I teach unconventional monetary policy in the financial system course. Here are some interesting graphs (not brand new) related to the effectiveness of forward guidance.
figure 1: The three-month Treasury bond yield (blue) and the average forecast of the survey of professional forecasters as of the third quarter survey (red +). The three-month yield comes from the secondary market. The blue dotted line implements forward guidance on the federal funds rate. Source: FRED, Philadelphia Federal Reserve SPF.
Since forecasts are related to short-term interest rates, forecasters are basically predicting the behavior of the Federal Reserve. Please note that after the announcement of clear forward guidance (January 25, 2012), expectations for future short-term interest rates fell.
In the most recent episode, the expected response is more clear.
figure 2: The three-month Treasury bond yield (blue) and the average forecast of the professional forecaster survey are as of the third quarter survey (red +) and as of the first quarter survey (blue-green +). The three-month yield comes from the secondary market. The blue dotted line implements forward guidance on the federal funds rate. Source: FRED, Philadelphia Federal Reserve SPF.

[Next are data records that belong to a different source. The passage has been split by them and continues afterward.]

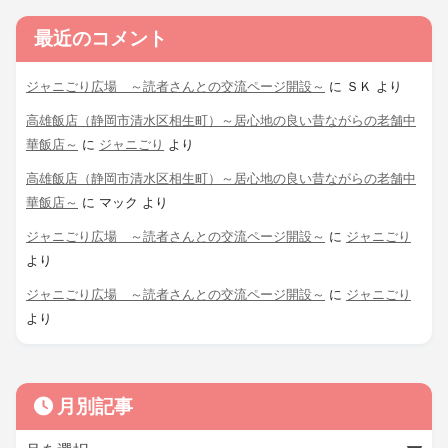
最近のコメント
ジャニごり広場 ～読者さんとの交流ページ開設～
に
ＳＫ
より
高雄飯店（静岡市清水区相生町）～居心地の良い昔ながらの老舗中
華飯店～
に
ジャニごり
より
高雄飯店（静岡市清水区相生町）～居心地の良い昔ながらの老舗中
華飯店～
に
マック
より
ジャニごり広場 ～読者さんとの交流ページ開設～
に
ジャニごり
より
ジャニごり広場 ～読者さんとの交流ページ開設～
に
ジャニごり
より
月別記事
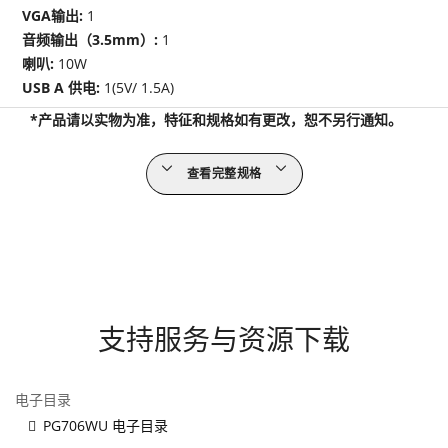
VGA输出:
1
音频输出（3.5mm）:
1
喇叭:
10W
USB A 供电:
1(5V/ 1.5A)
*产品请以实物为准，特征和规格如有更改，恕不另行通知。
查看完整规格
支持服务与资源下载
电子目录
PG706WU 电子目录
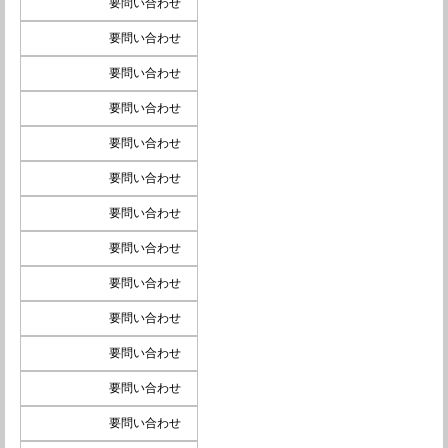
要問い合わせ
要問い合わせ
要問い合わせ
要問い合わせ
要問い合わせ
要問い合わせ
要問い合わせ
要問い合わせ
要問い合わせ
要問い合わせ
要問い合わせ
要問い合わせ
要問い合わせ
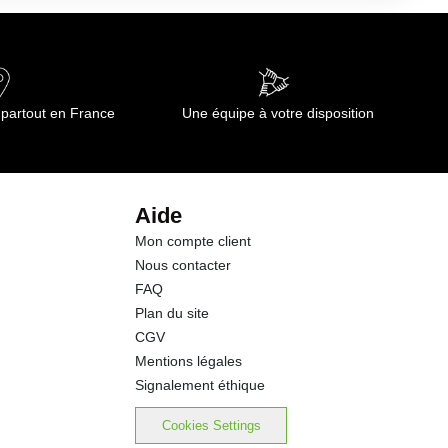
0.90 g
19.0 g
 partout en France
Une équipe à votre disposition
0.5 g
6.4 g
Aide
Mon compte client
9.0 g
Nous contacter
FAQ
1.50 g
Plan du site
CGV
4.5 mg
Mentions légales
Signalement éthique
Cookies Settings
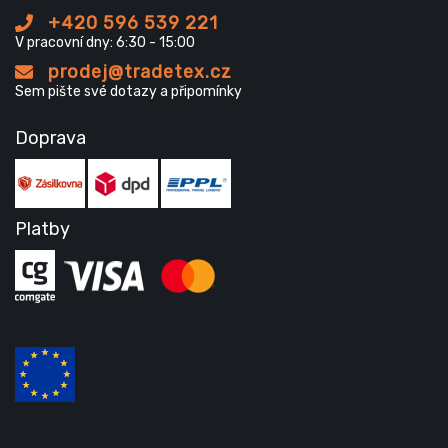
+420 596 539 221
V pracovní dny: 6:30 - 15:00
prodej@tradetex.cz
Sem pište své dotazy a připomínky
Doprava
Platby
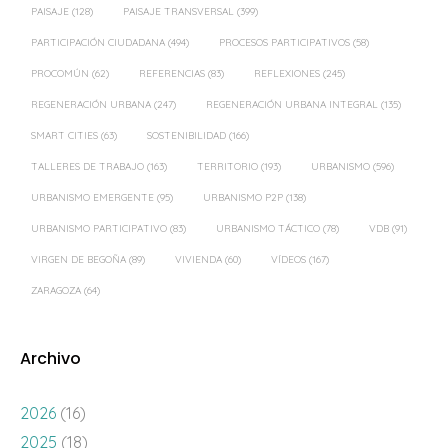
PAISAJE
(128)
PAISAJE TRANSVERSAL
(399)
PARTICIPACIÓN CIUDADANA
(494)
PROCESOS PARTICIPATIVOS
(58)
PROCOMÚN
(62)
REFERENCIAS
(83)
REFLEXIONES
(245)
REGENERACIÓN URBANA
(247)
REGENERACIÓN URBANA INTEGRAL
(135)
SMART CITIES
(63)
SOSTENIBILIDAD
(166)
TALLERES DE TRABAJO
(163)
TERRITORIO
(193)
URBANISMO
(596)
URBANISMO EMERGENTE
(95)
URBANISMO P2P
(138)
URBANISMO PARTICIPATIVO
(83)
URBANISMO TÁCTICO
(78)
VDB
(91)
VIRGEN DE BEGOÑA
(89)
VIVIENDA
(60)
VÍDEOS
(167)
ZARAGOZA
(64)
Archivo
2026
(16)
2025
(18)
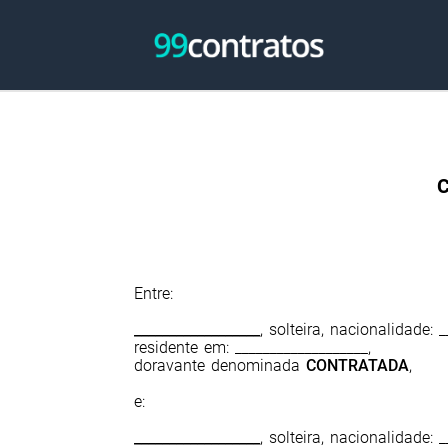
C
Entre:
__________________
, solteira, nacionalidade:
residente em: ___________________,
doravante denominada
CONTRATADA
,
e:
__________________
, solteira, nacionalidade: 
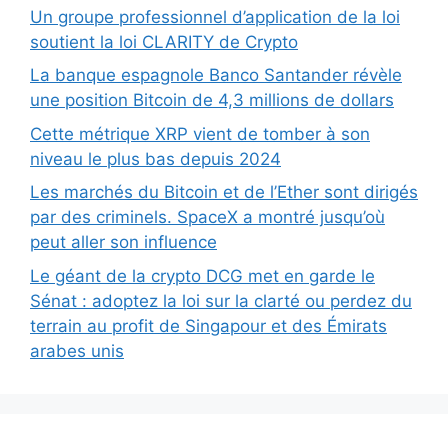
Un groupe professionnel d’application de la loi
soutient la loi CLARITY de Crypto
La banque espagnole Banco Santander révèle
une position Bitcoin de 4,3 millions de dollars
Cette métrique XRP vient de tomber à son
niveau le plus bas depuis 2024
Les marchés du Bitcoin et de l’Ether sont dirigés
par des criminels. SpaceX a montré jusqu’où
peut aller son influence
Le géant de la crypto DCG met en garde le
Sénat : adoptez la loi sur la clarté ou perdez du
terrain au profit de Singapour et des Émirats
arabes unis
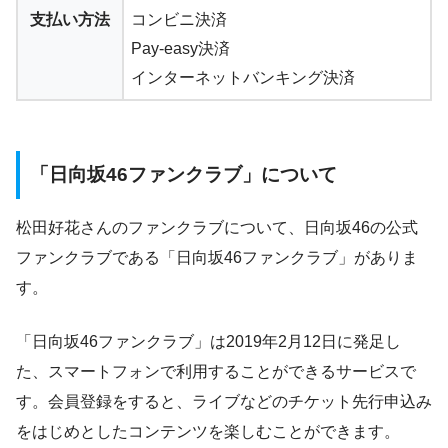
支払い方法
コンビニ決済
Pay-easy決済
インターネットバンキング決済
「
日向坂46ファンクラブ
」について
松田好花さんのファンクラブについて、日向坂46の公式
ファンクラブである「
日向坂46ファンクラブ」がありま
す。
「
日向坂46ファンクラブ」は2019年2月12日に発足し
た、スマートフォンで利用することができるサービスで
す。会員登録をすると、ライブなどのチケット先行申込み
をはじめとしたコンテンツを楽しむことができます。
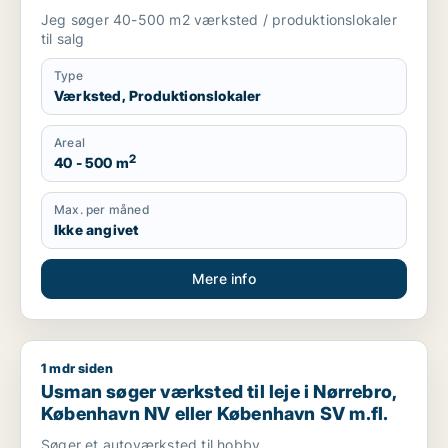
Vesterbro eller Frederiksberg m.fl.
Jeg søger 40-500 m2 værksted / produktionslokaler
til salg
Type
Værksted, Produktionslokaler
Areal
2
40 - 500 m
Max. per måned
Ikke angivet
Mere info
1 mdr siden
Usman søger værksted til leje i Nørrebro, København NV ell
Usman søger værksted til leje i Nørrebro,
København NV eller København SV m.fl.
Søger et autoværksted til.hobby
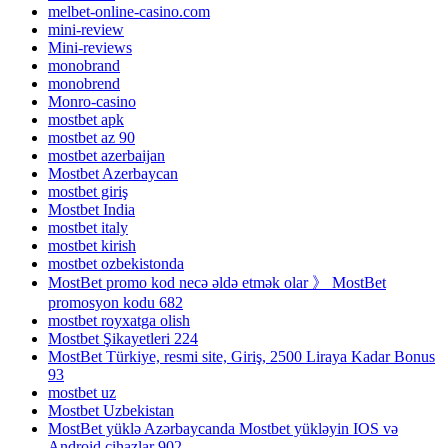
melbet-online-casino.com
mini-review
Mini-reviews
monobrand
monobrend
Monro-casino
mostbet apk
mostbet az 90
mostbet azerbaijan
Mostbet Azerbaycan
mostbet giriş
Mostbet India
mostbet italy
mostbet kirish
mostbet ozbekistonda
MostBet promo kod necə əldə etmək olar 》 MostBet
promosyon kodu 682
mostbet royxatga olish
Mostbet Şikayetleri 224
MostBet Türkiye, resmi site, Giriş, 2500 Liraya Kadar Bonus
93
mostbet uz
Mostbet Uzbekistan
MostBet yüklə Azərbaycanda Mostbet yükləyin IOS və
Android cihazlar 902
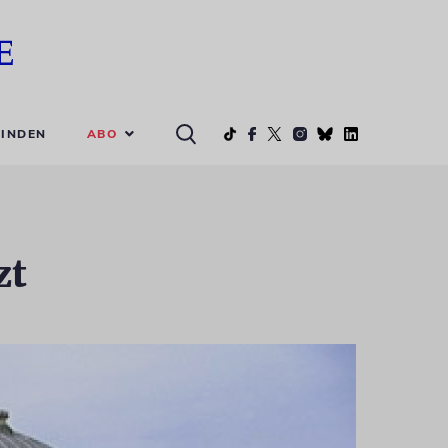
ABO
INDEN
zt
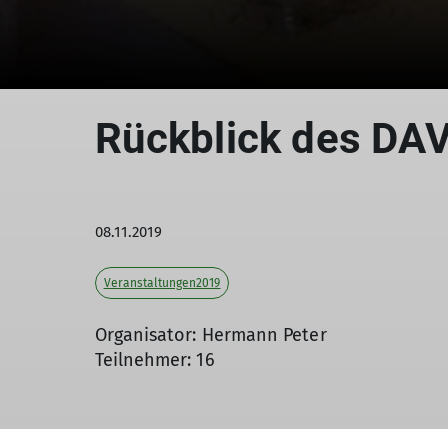
Rückblick des DAV 
08.11.2019
Veranstaltungen2019
Organisator: Hermann Peter
Teilnehmer: 16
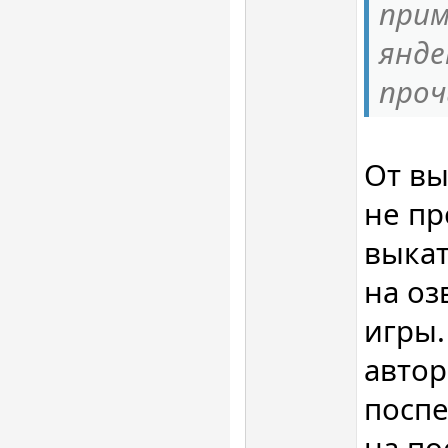
прим
янде
про
От вы
не пр
выкат
на оз
игры.
автор
поспе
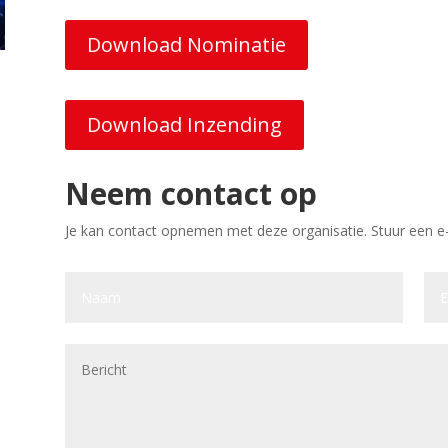
Download Nominatie
Download Inzending
Neem contact op
Je kan contact opnemen met deze organisatie. Stuur een e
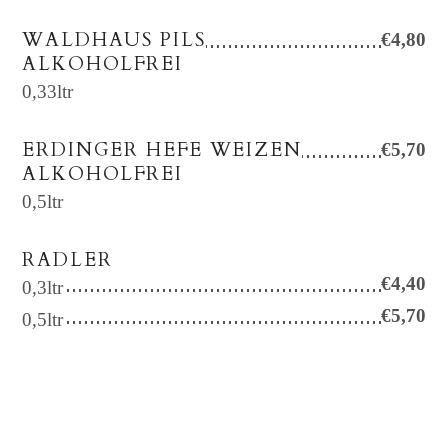
WALDHAUS PILS
€4,80
ALKOHOLFREI
0,33ltr
ERDINGER HEFE WEIZEN
€5,70
ALKOHOLFREI
0,5ltr
RADLER
€4,40
0,3ltr
€5,70
0,5ltr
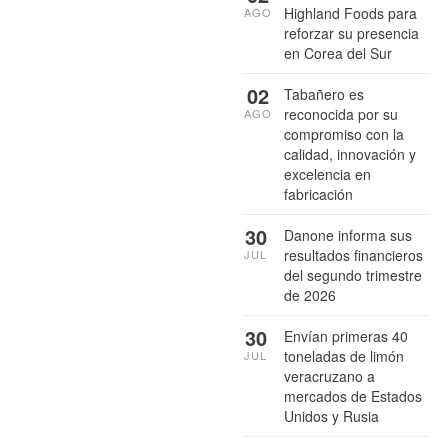
Highland Foods para
AGO
reforzar su presencia
en Corea del Sur
02
Tabañero es
reconocida por su
AGO
compromiso con la
calidad, innovación y
excelencia en
fabricación
30
Danone informa sus
resultados financieros
JUL
del segundo trimestre
de 2026
30
Envían primeras 40
toneladas de limón
JUL
veracruzano a
mercados de Estados
Unidos y Rusia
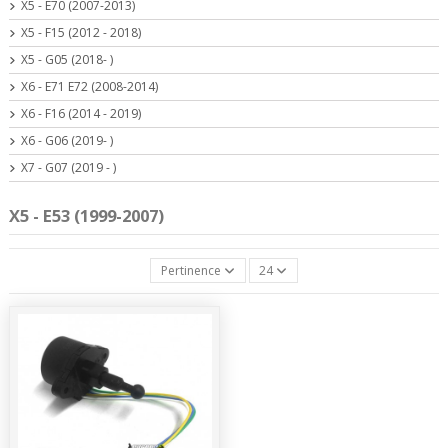
X5 - E70 (2007-2013)
X5 - F15 (2012 - 2018)
X5 - G05 (2018- )
X6 - E71 E72 (2008-2014)
X6 - F16 (2014 - 2019)
X6 - G06 (2019- )
X7 - G07 (2019 - )
X5 - E53 (1999-2007)
Pertinence
24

Please note that the forecast interest rate for the second quarter of 2020 (as of the first quarter of 2020) seems to be abnormally high; however, the survey for the first quarter was conducted in the last week of January/the first week of February-as early as Covid Before the news of -19 had a major impact on the United States (and also before the blockade in mid-March 2020).
As of the forecast for the third quarter (end of July/early August), interest rates are expected to be close to zero.